This is our bi-weekly check in on the value changes in dynasty fantasy football leagues. We’re heading into Week 11, and the real trade deadline has passed, but fantasy deadlines are still to come.

Most leagues have only one or two more weeks to make trades meaning this will be the last edition of the Dynasty Stock Watch before rosters are frozen in the majority of leagues. We’re also just weeks away from the fantasy playoffs, which means this week is huge when it comes to what you do with your roster. Below are the players we’re taking the temperature on, dynasty-wise. But first: A recap of last edition’s recommendations.

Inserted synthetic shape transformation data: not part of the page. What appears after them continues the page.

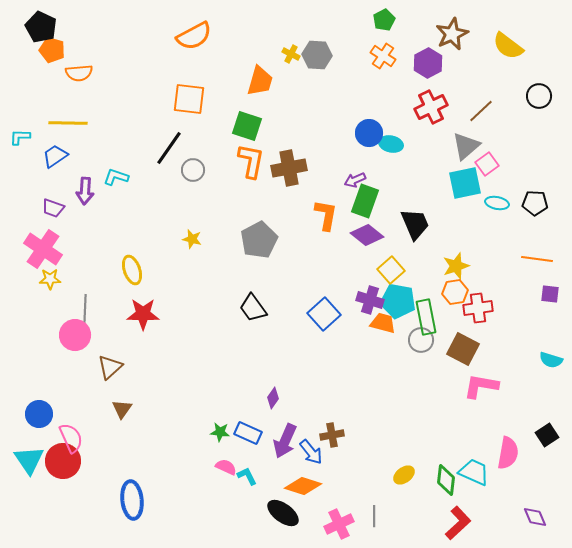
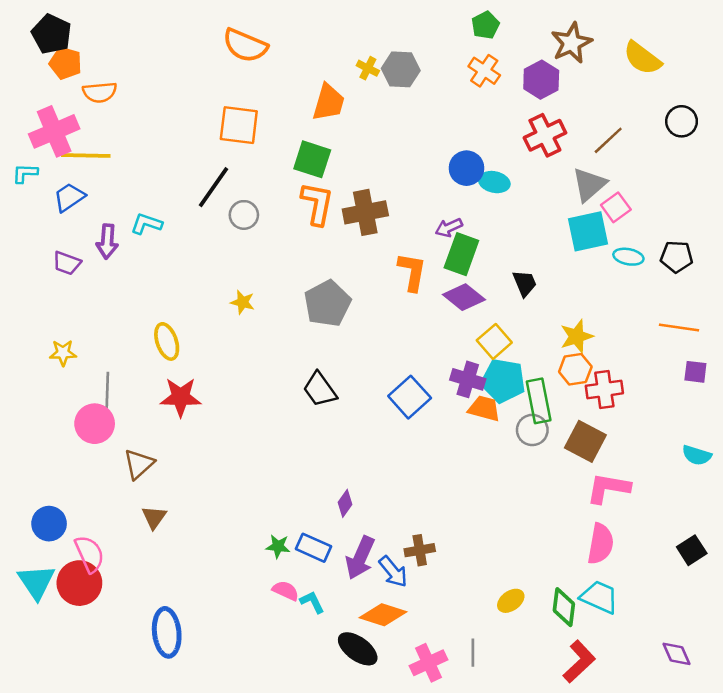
orange semicircle: (194, 36) -> (245, 45), turned 51
black trapezoid: (415, 224) -> (525, 283), size x0.7
pink cross: (43, 249) -> (54, 131), moved, turned 33
pink semicircle: (508, 453) -> (601, 544), moved

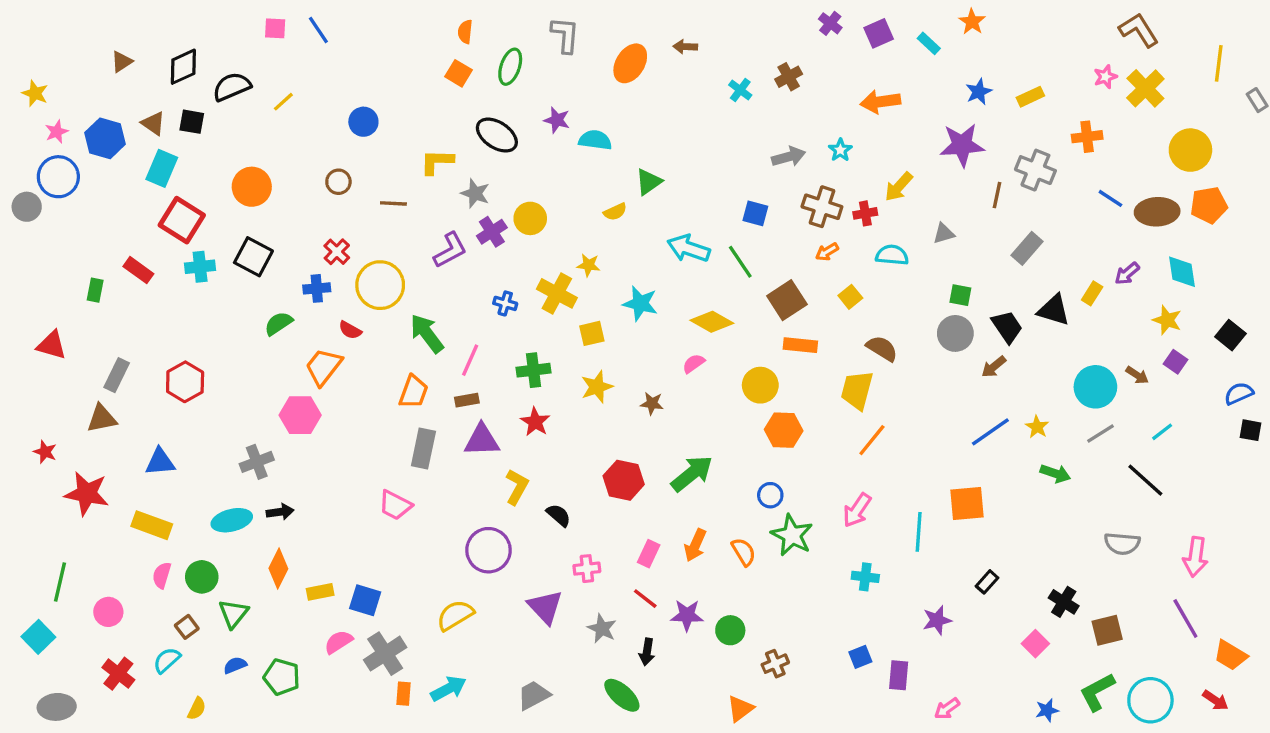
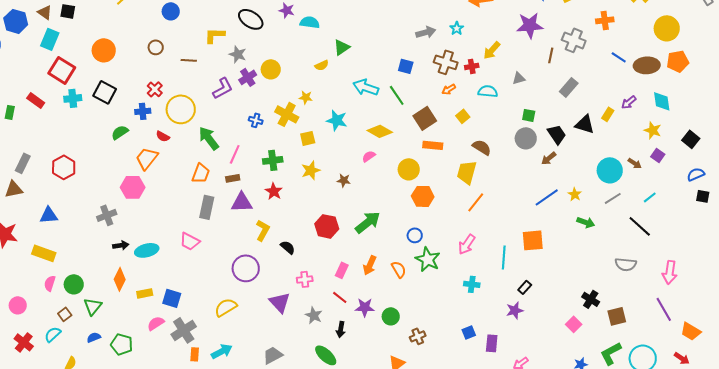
cyan ellipse: (232, 520) -> (147, 250), moved
black rectangle: (987, 582) -> (525, 287), moved

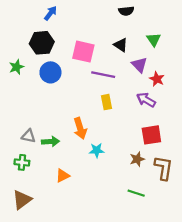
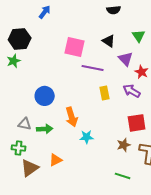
black hexagon: (42, 43) -> (20, 39), moved
blue circle: (50, 72) -> (45, 96), moved
yellow rectangle: (106, 102) -> (105, 93), moved
brown triangle: (22, 200) -> (30, 168), moved

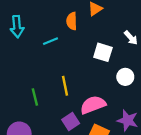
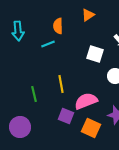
orange semicircle: (72, 21) -> (58, 26), moved
purple square: (71, 122) -> (66, 116), turned -35

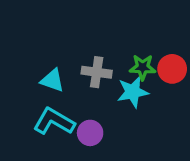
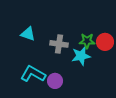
cyan triangle: (52, 80) -> (28, 34), moved

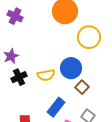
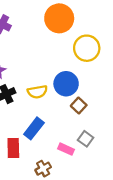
blue rectangle: (56, 107) -> (34, 128), moved

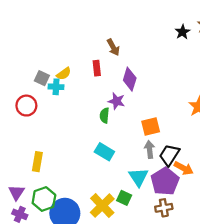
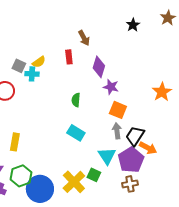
black star: (182, 32) -> (133, 25), moved
purple star: (117, 101) -> (111, 87), moved
orange square: (151, 126) -> (118, 110), turned 36

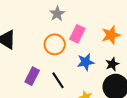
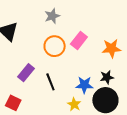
gray star: (57, 14) -> (52, 16), moved
blue star: (86, 62) -> (84, 85), moved

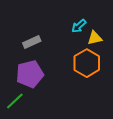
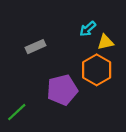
purple pentagon: (30, 74) -> (62, 90), moved

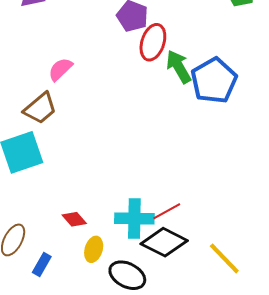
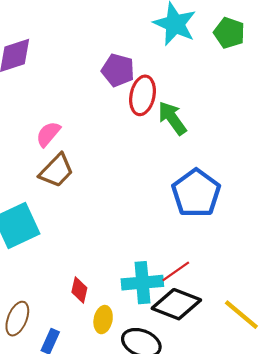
blue pentagon: (214, 81) -> (196, 193), moved
brown trapezoid: (40, 108) -> (56, 171), moved
red diamond: (74, 219) -> (79, 290), turned 60

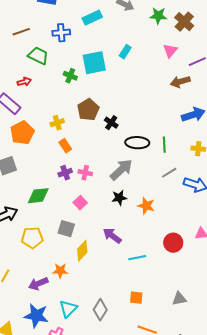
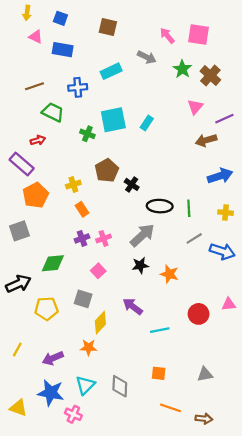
green star: (158, 16) -> (182, 69), turned 30
cyan rectangle: (125, 52) -> (147, 123), moved
pink cross: (85, 173) -> (104, 238), turned -32
orange star: (60, 271) -> (88, 347), moved
gray diamond: (100, 310) -> (120, 386), turned -30

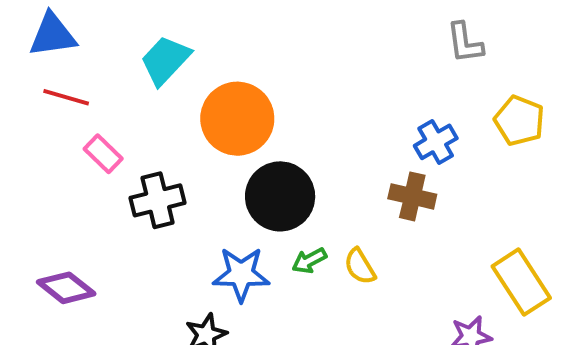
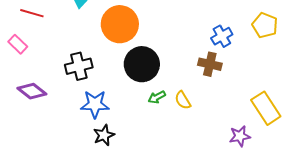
pink rectangle: (103, 154) -> (18, 44), moved
blue star: (241, 274) -> (95, 104), moved
purple diamond: (66, 288) -> (32, 91), moved

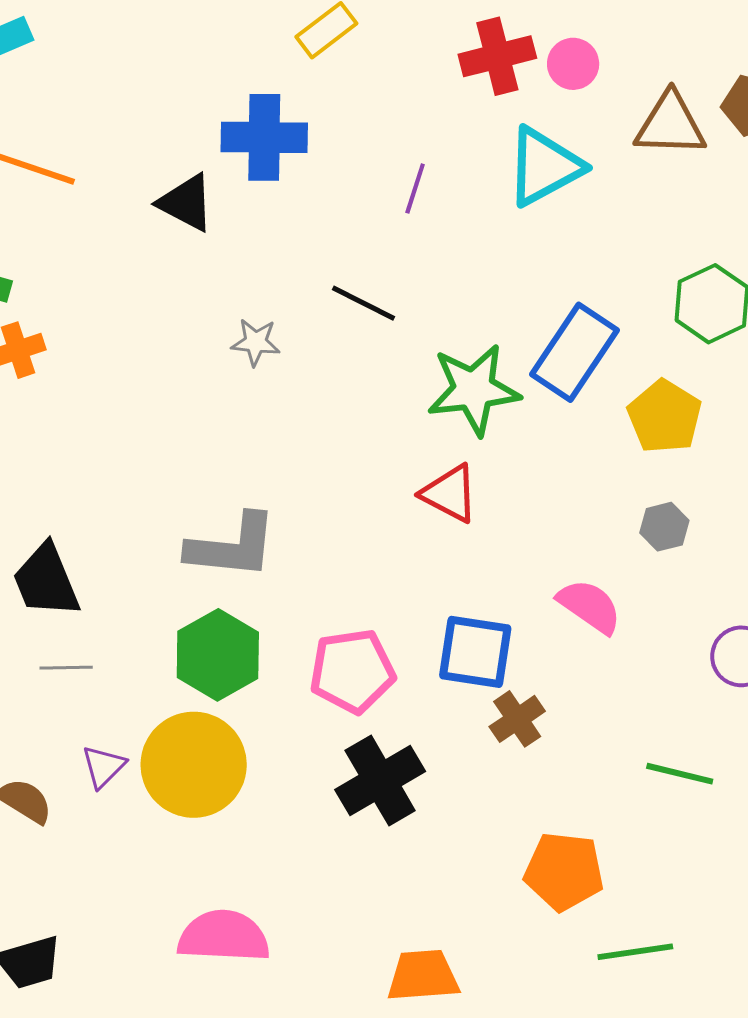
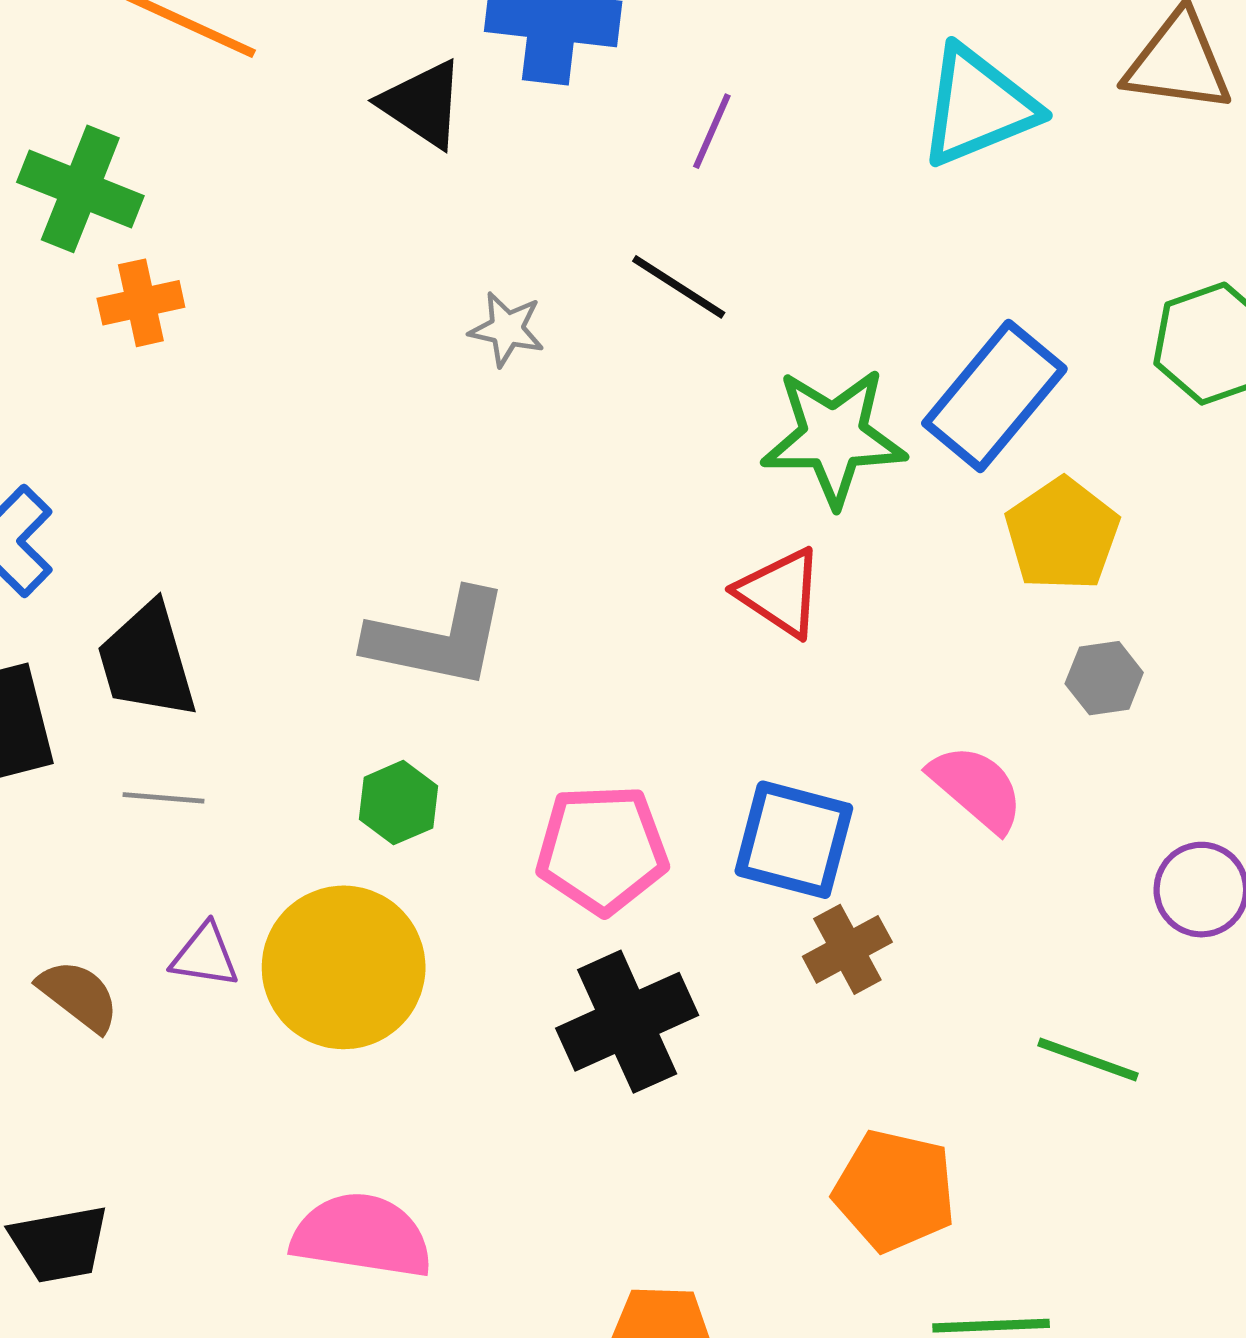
purple line: (415, 189) -> (712, 131), moved
yellow pentagon: (665, 417) -> (1062, 534), moved
green hexagon: (218, 655) -> (398, 803), size x0.6
purple triangle: (103, 766) -> (205, 956), turned 48

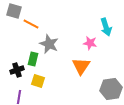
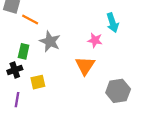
green rectangle: (33, 59) -> (24, 51), moved
yellow square: (38, 81) -> (38, 82), turned -32

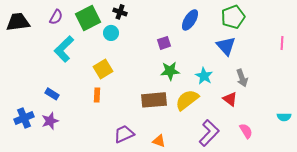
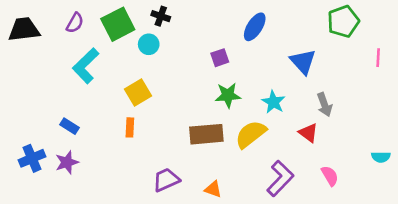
green pentagon: (233, 17) -> (343, 21), moved

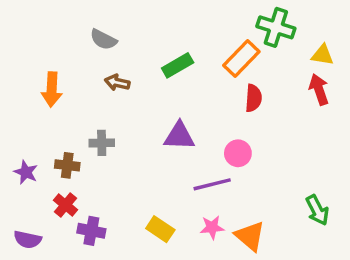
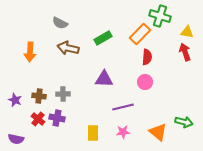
brown arrow: (117, 83) -> (68, 48), size x1.5
gray cross: (102, 143) -> (63, 94), moved
pink circle: (238, 153) -> (145, 82), moved
green arrow: (317, 210) -> (184, 122), turned -48
yellow rectangle: (160, 229) -> (93, 133), turned 56
purple cross: (91, 231) -> (57, 118), moved
orange triangle: (250, 236) -> (158, 132), moved

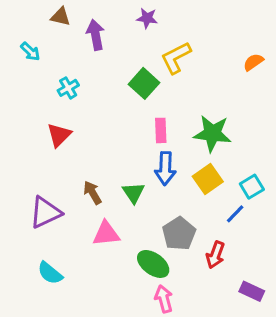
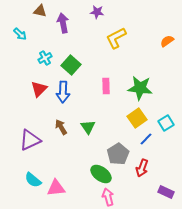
green square: (144, 83) -> (71, 65), moved
blue arrow: (165, 168) -> (63, 92), moved
blue line: (235, 214) -> (146, 139), moved
pink triangle: (106, 234) -> (56, 188), moved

Russell Wilson has thrown five touchdowns since we recommended selling him. If anything, this has just made him more valuable and I would still sell. Dalvin Cook returned from injury with a cool 100-yard game. Ty Montgomery is still being worked into the Ravens offense, so we can’t evaluate that one. Golden Tate was held to just two catches in his Eagles debut so hopefully you took our advice and sold. Meanwhile, his replacement in Detroit, Kenny Golladay, has nine catches for 120-plus yards since we recommended buying low. And finally, tight end Jordan Reed continues to be a hold, averaging four catches for 44 yards in his last two.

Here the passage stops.